The plaintiffs thereafter petitioned the Commission for leave to present additional evidence. This request was denied on the grounds that the evidence sought to be added was available at the time of the original hearing and would only be cumulative.
The scope of review of this Court is limited to the question of whether the Commission’s decision is supported by substantial evidence on the record. This is particularly true in the area of rate-making. Ringsby Truck Lines, Inc. v. United States, 263 F.Supp. 552 (D.Colo. 1967), appeal dismissed, National Small Shipments Traffic Conference, Inc. v. Ringsby Truck Lines, 389 U.S. 576, 88 S.Ct. 689, 19 L.Ed.2d 775 (1968); Mississippi Valley Barge Line Co. v. United States, 292 U.S. 282, 54 S.Ct. 692, 78 L.Ed. 1260 (1934); Central and Southern Motor Freight Tariff Association, Inc. v. United States, Civil Action No. 1284 (N.D.Ga., June 9, 1969).

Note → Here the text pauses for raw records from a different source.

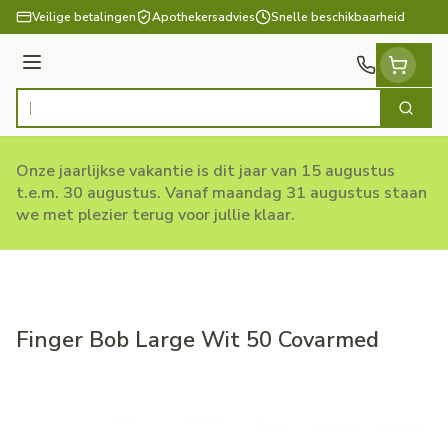
Ga naar de inhoud
Veilige betalingen
Apothekersadvies
Snelle beschikbaarheid
Menu
Zoek
Product, merk, categorie...
Onze jaarlijkse vakantie is dit jaar van 15 augustus
t.e.m. 30 augustus. Vanaf maandag 31 augustus staan
we met plezier terug voor jullie klaar.
Finger Bob Large Wit 50 Covarmed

After a consideration of the record, the briefs and the oral argument of counsel, the Court is convinced that the action of the Commission is amply supported by the record.
Therefore, it is
Ordered:
1. The order of the Interstate Commerce Commission is upheld.
2. The temporary restraining order is dissolved.
3. This action is dismissed, with prejudice, and at the cost of the plaintiffs.